Markus Barth

Markus Barth on Ephesians 2:15

Barth Ephesians 1-3‘The pacification carried out by Jesus Christ is an act of creation. This distinguishes it from sheer transformation or improvement, or from the unification of diverse elements by revealing a common feature … The beginning and first fruit of the new creation is called “a single new man” (lit. one new man”). Translations such as “new humanity,” “new nature,” “new personality” are not to be recommended because they create the impression that out of two (old) things, a new thing was made. But the text does not describe the creation of a combination of things, e.g. heaven and earth, or the production of a new concept or type of humanity or personality. It speaks only of the creation of a new person, “a single new man”. – Markus Barth, Ephesians 1–3 (The Anchor Bible; vol. 34; Garden City: Doubleday, 1974), 308, 309.

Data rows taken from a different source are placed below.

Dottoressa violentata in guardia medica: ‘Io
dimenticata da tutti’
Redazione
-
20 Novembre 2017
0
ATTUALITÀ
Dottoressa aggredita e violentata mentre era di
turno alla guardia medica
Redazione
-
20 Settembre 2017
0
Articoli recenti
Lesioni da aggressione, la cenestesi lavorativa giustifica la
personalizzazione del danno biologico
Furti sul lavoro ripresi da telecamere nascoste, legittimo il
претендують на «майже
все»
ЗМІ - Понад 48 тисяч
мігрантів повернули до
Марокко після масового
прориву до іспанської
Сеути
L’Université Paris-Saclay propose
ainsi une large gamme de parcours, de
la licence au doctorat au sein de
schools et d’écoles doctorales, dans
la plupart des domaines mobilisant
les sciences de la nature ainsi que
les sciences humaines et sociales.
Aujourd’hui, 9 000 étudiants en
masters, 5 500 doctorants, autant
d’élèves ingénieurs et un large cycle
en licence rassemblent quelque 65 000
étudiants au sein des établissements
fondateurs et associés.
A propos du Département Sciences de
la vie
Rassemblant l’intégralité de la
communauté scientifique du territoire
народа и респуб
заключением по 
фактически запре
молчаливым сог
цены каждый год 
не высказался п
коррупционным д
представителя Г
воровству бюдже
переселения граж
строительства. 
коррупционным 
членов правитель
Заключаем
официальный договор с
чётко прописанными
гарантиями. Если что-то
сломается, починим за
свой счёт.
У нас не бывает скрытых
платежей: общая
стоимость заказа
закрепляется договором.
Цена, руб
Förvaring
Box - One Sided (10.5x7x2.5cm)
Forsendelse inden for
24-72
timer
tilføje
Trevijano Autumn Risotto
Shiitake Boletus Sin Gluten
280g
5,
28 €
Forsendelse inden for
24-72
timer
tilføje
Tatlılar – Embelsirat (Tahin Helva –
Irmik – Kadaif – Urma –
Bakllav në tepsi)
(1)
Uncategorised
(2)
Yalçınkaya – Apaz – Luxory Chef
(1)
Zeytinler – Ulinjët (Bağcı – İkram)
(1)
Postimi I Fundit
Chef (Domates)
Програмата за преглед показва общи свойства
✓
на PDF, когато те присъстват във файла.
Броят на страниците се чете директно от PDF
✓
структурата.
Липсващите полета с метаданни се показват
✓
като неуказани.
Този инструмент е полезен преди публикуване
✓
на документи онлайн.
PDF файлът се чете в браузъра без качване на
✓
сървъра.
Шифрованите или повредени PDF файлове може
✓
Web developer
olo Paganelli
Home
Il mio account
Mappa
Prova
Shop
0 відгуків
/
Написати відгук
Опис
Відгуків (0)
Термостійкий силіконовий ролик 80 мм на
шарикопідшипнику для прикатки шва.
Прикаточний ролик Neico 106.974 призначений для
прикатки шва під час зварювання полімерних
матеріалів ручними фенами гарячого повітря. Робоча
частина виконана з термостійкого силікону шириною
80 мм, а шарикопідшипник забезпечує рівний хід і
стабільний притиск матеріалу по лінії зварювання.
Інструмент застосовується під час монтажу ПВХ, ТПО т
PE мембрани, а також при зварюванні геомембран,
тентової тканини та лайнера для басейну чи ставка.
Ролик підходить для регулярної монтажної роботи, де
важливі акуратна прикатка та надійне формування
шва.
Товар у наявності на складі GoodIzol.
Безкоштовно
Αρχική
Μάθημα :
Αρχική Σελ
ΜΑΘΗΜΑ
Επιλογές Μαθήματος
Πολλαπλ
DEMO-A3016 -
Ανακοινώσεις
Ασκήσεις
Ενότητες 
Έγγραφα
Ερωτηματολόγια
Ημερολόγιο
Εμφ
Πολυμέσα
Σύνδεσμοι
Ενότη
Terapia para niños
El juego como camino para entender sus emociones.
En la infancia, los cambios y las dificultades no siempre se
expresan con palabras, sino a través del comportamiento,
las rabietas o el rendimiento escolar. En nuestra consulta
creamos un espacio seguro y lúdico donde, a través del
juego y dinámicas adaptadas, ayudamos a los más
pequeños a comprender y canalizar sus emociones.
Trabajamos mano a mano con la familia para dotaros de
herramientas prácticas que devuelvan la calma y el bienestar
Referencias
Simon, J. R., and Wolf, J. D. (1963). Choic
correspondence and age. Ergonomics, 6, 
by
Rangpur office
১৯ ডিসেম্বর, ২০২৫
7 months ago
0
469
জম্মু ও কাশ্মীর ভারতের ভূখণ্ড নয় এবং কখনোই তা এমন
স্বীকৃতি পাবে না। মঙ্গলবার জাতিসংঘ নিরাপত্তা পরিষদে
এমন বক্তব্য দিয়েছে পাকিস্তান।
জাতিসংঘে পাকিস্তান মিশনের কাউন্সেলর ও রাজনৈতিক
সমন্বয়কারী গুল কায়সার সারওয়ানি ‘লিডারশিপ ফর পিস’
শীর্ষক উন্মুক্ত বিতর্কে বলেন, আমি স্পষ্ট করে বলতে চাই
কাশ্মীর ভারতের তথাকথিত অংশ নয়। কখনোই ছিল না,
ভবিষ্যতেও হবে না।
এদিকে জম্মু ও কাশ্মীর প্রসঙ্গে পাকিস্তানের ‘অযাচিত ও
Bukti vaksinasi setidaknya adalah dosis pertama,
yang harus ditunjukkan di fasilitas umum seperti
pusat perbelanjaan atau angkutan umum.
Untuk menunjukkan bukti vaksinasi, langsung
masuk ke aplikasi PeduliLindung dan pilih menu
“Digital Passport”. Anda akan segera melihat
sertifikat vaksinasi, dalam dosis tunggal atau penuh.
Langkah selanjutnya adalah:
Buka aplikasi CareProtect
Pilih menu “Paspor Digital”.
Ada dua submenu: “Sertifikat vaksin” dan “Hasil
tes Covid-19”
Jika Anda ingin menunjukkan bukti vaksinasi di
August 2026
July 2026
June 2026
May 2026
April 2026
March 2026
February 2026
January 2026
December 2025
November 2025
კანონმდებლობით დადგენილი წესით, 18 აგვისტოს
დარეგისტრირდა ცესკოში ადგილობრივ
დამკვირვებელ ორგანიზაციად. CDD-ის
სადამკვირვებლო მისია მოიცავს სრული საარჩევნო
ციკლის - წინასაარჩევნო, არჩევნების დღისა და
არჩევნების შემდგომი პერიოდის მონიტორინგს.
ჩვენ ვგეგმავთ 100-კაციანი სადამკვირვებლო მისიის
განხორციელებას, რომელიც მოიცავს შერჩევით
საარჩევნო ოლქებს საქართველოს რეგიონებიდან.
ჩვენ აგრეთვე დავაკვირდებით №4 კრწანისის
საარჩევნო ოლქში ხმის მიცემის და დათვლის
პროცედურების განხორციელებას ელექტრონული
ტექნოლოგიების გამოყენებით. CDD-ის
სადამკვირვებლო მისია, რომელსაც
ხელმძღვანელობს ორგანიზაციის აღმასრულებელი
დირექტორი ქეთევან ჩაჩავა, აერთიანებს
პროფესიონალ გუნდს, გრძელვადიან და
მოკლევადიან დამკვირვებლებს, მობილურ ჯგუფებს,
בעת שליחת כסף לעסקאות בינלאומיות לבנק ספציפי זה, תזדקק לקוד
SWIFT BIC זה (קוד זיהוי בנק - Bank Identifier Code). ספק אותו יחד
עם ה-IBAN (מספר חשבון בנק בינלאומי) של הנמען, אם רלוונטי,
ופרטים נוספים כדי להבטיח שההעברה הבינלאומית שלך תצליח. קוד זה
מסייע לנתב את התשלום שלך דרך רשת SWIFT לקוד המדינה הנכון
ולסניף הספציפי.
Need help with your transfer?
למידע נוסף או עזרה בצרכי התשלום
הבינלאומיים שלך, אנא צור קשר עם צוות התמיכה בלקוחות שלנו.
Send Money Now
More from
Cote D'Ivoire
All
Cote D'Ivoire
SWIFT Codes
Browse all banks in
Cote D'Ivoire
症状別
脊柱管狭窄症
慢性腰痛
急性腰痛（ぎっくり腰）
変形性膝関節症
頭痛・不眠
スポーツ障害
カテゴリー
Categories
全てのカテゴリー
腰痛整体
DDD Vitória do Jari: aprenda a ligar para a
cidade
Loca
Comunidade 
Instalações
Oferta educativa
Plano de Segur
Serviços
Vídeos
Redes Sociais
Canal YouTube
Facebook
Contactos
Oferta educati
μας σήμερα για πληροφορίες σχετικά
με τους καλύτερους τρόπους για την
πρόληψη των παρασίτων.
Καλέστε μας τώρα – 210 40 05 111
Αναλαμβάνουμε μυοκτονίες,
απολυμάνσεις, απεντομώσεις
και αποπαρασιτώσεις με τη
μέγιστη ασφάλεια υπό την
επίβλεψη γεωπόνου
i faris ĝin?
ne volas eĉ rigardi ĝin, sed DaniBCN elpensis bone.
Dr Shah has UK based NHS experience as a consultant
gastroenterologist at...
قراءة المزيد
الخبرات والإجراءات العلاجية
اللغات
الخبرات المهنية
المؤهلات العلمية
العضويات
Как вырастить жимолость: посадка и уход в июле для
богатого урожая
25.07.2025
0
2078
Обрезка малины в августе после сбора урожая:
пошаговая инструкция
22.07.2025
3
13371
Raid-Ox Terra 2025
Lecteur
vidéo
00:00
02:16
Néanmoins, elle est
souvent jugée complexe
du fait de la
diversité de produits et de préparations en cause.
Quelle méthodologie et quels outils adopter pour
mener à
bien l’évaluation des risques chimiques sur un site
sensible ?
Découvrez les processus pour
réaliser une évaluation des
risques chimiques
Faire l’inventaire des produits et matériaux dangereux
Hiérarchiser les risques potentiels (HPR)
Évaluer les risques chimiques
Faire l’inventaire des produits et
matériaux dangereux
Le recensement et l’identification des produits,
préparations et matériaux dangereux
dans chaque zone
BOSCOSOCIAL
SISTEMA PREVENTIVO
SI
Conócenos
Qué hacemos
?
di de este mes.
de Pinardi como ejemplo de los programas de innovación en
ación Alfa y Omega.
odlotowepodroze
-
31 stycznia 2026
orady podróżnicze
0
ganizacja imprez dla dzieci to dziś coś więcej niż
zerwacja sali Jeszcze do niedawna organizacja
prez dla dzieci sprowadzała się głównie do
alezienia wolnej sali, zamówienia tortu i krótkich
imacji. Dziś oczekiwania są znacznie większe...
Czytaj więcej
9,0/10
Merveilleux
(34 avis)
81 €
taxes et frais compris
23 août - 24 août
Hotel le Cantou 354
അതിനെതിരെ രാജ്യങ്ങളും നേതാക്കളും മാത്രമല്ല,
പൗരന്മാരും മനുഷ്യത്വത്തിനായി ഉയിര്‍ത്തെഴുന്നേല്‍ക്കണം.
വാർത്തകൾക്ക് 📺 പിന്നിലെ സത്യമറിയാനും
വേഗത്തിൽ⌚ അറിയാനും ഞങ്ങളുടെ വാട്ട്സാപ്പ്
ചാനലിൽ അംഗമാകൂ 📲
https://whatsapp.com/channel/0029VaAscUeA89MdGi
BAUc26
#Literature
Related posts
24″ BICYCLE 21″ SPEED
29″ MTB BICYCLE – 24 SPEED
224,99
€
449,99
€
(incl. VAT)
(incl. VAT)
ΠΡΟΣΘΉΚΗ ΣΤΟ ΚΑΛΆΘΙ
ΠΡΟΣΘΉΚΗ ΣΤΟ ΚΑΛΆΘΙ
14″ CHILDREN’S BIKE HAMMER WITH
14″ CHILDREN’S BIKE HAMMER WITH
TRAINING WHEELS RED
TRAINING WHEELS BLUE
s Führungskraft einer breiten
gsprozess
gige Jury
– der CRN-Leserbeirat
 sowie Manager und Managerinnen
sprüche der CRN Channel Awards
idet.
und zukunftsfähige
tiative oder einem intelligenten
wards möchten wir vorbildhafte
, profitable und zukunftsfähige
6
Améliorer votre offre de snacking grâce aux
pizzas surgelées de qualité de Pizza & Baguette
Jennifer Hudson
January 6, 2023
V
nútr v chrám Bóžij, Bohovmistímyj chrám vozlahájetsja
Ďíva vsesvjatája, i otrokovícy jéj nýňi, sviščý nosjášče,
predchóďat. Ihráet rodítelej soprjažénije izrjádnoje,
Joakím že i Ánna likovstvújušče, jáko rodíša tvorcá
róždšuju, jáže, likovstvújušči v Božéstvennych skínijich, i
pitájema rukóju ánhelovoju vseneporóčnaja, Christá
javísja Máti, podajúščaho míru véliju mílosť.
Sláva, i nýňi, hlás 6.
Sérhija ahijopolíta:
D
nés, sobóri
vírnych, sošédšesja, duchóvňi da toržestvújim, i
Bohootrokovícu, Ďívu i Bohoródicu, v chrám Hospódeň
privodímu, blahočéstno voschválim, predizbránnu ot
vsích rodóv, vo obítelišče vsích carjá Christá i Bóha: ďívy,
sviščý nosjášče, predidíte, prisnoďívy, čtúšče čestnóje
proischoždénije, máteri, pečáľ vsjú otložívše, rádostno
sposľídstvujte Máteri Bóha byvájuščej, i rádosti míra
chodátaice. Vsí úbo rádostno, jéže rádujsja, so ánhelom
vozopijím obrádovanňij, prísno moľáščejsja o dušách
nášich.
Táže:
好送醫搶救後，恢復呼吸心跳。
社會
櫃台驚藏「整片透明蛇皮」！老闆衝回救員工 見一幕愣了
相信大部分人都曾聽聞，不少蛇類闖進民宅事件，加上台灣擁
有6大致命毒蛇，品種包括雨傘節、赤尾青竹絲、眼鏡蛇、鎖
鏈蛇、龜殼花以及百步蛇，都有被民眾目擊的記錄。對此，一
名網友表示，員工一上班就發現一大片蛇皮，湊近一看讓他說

Markus Barth on the triumph of God’s cause

‘A Christian hope that yearns only for the Christians’ own personal perfection, peace and happiness, looks deeply suspicious to all who crave for a hope in promises that are greater than those of egoistical and meritorial systems. Paul’s message in Ephesians is not one of individual perfection, wholeness or happiness. It rather is Jesus Christ “filling all in all (1:23; 4:10); it is the hope to attain to the stature of his fullness and perfection (4:13); it is the manifest triumph of God as Father “of all, over all, through all, and in all” (4:6). By the Spirit, a hope and a triumph are granted that go far beyond some egotist’s private concern. If God is “all in all” (1 Cor. 15: 28), there is no need to be anxious about individual post-existence. Ephesians does not promise heavenly pastures, but it promises the triumph of God’s cause. The Holy Spirit given now is the seal that cannot be removed’. – Markus Barth, The Broken Wall: A Study of the Epistle to the Ephesians (London: Collins, 1960), 63.